Le P. Alphonse HENRY,
décédé à Port-au-Prince, le 11 mai 1954,
à l'âge de 86 ans et après 59 années de profession.


Le P. Alphonse Henry, né à Lièpvre (diocèse de Strasbourg), le 11 mars 1868, est mort à Port-au-Prince, le 11 mai 1954, à l'âge de 86 ans, ayant conservé jusqu'au bout sa présence d'esprit tout entière. Il venait de célébrer le 60 ème anniversaire de son ordination sacerdotale.

Il fut un excellent confrère, aimable et serviable autant que le lui permettaient ses forces, car il fut atteint, de phtisie dès la fin de ses études classiques, et son mal le mina pendant 70 ans avant de l'épuiser.

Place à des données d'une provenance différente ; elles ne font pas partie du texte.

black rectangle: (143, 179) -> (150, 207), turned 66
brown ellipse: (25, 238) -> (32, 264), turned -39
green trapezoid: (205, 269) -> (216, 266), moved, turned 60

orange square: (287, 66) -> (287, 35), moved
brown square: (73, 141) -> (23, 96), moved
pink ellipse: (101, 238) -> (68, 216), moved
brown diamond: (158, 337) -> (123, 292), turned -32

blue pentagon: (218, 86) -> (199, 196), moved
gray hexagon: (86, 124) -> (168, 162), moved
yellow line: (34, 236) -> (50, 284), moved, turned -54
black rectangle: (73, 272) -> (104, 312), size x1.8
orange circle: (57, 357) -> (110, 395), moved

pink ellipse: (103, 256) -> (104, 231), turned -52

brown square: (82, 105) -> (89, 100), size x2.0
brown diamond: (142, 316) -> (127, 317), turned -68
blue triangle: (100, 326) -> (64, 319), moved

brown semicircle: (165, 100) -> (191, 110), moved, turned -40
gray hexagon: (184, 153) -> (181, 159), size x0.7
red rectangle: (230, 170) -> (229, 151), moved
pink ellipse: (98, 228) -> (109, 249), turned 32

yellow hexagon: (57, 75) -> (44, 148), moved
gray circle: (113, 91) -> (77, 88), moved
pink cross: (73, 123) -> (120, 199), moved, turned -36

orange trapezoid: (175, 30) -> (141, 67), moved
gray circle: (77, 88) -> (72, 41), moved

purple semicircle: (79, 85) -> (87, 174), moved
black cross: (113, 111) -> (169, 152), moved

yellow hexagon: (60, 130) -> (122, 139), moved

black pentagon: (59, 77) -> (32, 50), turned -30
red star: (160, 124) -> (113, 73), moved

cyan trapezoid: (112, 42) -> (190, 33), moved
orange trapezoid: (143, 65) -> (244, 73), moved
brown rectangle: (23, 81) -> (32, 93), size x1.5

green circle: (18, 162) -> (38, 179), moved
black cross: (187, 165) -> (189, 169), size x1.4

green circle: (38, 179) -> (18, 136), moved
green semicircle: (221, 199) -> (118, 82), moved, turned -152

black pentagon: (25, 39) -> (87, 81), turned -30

Tout jeune, il désira se consacrer à Dieu. Sa famille était très chrétienne. Étant l'avant dernier de neuf enfants, il ne pouvait guère éprouver d'opposition de la part de ses parents. Le vicaire de sa paroisse ayant fait ses études à Paris, connaissait la Congrégation; il dirigea le jeune Alphonse vers notre Maison-Mère d'où il fut envoyé à Rambervillers. il était en quatrième quand il passa à Merville,'au bout d'un an et demi. Lorsqu'il prit l'habit, en mai 1884, on lui reproche quelque négligence dans sa tenue: il ne se souciait pas de paraître. Il West pas brillant élève: 9ème sur 12 ; mais il a bon caractère et est d'une placidité exemplaire. Pères et scolastiques sont unanimes pour l'admettre au Scolasticat.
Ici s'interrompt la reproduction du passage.